As we reported last October, Australia announced it would provide Ukraine with 49 M1s, a significant boost for Kyiv’s armored units, as they continue to face down Russia’s full-scale invasion. Because the tanks were originally sold to Australia by the United States, Washington had to approve the transfer to Ukraine.

The Australian Army was able to give up its M1A1 fleet because it is receiving 75 new M1A2 Abrams, in the highly capable SEPv3 variant. You can read more about Australia’s $2.5-billion M1A2 acquisition here.

The Australian variants provided to Ukraine “slightly differ from the baseline vehicles,” the Ukrainian Militarnyi media outlet reported.

“They have been upgraded to the M1A1 AIM SA version and received a number of regional modifications to meet customer requirements,” the outlet noted. “These vehicles have a new armor package without depleted uranium. The AIM SA electronics package includes a digital fire control system, thermal imaging and communications equipment better than that of the basic M1A1, as well as a satellite navigation system.”

DU armor is classified and tightly export controlled. Export variants are not equipped with it. The U.S.-supplied Abrams had to be reworked to remove the classified DU armor. Australia’s M1s are export configuration without it by default. You can read read more about DU armor in one of our stories here.

In addition, “the gas turbine engines of the Australian tanks have been reconfigured to use diesel fuel instead of JP-8 aviation kerosene,” which is standard for tanks provided by the U.S., Miltarnyi added. “This should simplify logistics for the Ukrainian army, whose armored vehicles are also standardized for diesel.”

An Australian Army M1A1 Abrams tank from the 2nd Cavalry Regiment and an Australian Army soldier from the 3rd Battalion, The Royal Australian Regiment during Exercise Brolga Sprint 24 at Townsville Field Training Area, Queensland, in June 2024. Australian Department of Defense TPR Dana Millington

It is unknown yet if these tanks have actually made it to the battlefield. Skala’s video announcing the Abrams’ arrival uses archival video from the 47th Brigade, Militarnyi noted.

The utility of tanks on the drone-saturated battlefields of Ukraine has been questionable, given how vulnerable those on both sides of the fight have been, especially to the highly maneuverable first-person view drones. There were even unconfirmed reports that Ukraine temporarily withdrew its Abrams from the fight after losing so many.  You can see one such encounter in the video below.

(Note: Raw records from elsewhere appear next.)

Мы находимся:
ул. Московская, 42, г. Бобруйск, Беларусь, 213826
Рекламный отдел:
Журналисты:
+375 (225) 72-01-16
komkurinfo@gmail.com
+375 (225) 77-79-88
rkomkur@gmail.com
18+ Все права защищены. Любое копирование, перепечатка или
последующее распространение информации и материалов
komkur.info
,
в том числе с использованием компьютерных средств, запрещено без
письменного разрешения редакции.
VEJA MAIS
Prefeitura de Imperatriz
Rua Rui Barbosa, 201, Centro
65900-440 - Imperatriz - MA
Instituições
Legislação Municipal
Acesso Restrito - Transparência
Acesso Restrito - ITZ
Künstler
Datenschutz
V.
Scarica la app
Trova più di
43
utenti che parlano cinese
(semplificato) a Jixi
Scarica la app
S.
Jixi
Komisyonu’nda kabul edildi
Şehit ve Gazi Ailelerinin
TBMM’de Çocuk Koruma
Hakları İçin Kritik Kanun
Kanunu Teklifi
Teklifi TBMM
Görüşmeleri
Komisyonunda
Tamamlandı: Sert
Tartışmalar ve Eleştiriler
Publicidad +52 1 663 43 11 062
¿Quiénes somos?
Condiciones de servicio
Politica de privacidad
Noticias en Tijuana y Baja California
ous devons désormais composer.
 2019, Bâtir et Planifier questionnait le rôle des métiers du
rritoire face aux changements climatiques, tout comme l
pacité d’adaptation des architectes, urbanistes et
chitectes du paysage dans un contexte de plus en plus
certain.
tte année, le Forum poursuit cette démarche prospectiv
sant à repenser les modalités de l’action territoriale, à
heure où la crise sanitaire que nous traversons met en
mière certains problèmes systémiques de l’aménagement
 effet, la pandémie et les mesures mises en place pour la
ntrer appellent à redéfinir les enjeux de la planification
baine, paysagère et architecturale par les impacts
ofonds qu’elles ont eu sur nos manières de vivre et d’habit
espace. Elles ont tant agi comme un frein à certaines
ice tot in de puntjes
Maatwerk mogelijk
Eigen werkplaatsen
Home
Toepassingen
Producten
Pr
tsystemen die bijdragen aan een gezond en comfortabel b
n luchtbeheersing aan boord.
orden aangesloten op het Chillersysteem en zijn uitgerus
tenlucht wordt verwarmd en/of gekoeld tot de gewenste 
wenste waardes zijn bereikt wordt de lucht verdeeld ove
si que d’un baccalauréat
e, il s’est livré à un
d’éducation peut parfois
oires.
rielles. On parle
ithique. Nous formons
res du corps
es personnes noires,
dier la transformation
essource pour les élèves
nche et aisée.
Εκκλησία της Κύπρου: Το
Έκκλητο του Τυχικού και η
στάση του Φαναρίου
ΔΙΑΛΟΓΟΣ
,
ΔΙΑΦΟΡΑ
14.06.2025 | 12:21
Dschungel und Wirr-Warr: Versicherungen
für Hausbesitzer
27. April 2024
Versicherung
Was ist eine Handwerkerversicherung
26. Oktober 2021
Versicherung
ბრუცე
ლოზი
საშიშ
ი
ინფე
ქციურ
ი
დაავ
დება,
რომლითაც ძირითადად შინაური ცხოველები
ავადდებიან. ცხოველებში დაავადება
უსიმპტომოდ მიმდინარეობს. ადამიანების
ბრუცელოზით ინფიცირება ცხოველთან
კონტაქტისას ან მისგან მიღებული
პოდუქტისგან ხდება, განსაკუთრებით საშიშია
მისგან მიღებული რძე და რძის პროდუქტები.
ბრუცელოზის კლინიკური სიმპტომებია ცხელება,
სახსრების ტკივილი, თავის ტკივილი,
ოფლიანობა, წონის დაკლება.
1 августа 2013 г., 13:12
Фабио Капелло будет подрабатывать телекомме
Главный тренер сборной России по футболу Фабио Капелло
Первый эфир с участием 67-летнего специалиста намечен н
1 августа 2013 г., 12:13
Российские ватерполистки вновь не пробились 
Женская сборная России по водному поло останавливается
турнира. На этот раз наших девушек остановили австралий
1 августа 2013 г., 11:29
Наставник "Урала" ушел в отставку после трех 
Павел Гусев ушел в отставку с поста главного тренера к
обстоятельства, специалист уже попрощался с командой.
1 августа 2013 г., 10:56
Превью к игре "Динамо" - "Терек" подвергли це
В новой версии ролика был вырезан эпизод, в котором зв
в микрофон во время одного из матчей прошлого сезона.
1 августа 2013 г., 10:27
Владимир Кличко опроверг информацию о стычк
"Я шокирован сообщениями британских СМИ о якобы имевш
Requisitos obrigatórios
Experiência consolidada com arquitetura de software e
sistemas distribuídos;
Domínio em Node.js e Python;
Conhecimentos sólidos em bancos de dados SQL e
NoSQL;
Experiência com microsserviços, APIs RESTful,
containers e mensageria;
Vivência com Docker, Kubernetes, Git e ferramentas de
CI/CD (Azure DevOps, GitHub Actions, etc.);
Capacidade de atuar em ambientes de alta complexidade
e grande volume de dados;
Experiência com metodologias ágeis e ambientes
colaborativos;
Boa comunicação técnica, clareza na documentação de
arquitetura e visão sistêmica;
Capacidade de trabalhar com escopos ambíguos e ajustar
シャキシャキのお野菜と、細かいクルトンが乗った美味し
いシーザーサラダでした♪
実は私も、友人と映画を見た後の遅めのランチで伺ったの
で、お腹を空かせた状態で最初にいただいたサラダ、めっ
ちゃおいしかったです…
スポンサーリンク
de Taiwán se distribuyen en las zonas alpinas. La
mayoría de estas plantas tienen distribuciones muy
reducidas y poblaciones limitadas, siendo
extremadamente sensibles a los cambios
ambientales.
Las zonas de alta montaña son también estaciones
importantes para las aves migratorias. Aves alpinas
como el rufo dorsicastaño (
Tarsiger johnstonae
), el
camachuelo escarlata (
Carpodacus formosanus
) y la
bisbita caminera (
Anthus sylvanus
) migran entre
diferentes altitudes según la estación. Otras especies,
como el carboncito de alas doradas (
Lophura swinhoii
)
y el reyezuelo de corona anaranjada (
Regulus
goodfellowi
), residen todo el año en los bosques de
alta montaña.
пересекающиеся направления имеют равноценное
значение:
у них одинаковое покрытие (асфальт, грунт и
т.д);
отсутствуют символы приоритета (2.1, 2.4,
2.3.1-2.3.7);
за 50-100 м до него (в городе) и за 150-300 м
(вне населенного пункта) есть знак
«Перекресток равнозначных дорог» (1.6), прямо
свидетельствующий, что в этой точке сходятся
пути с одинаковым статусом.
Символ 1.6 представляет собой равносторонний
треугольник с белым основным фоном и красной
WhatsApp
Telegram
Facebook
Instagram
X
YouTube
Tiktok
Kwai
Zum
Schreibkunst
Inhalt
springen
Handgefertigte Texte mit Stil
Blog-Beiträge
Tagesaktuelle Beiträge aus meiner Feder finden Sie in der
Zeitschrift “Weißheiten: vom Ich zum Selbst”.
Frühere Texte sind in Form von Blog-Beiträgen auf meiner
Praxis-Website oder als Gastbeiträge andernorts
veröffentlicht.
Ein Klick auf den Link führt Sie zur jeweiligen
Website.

🇺🇸🇺🇦 An Abrams tank withstands 9 FPV drones hits. Eventually, the tank was destroyed, but the tank crew successfully survived. pic.twitter.com/4NBKdg2zmW

— PS01 □ (@PStyle0ne1) July 7, 2024

Still, they have been playing a role in the fight for Pokrovsk, a key Ukrainian logistics hub and part of a defensive belt of towns in Ukraine’s eastern Donetsk region. That’s where Russia has expended large amounts of personnel and equipment to capture small segments of territory.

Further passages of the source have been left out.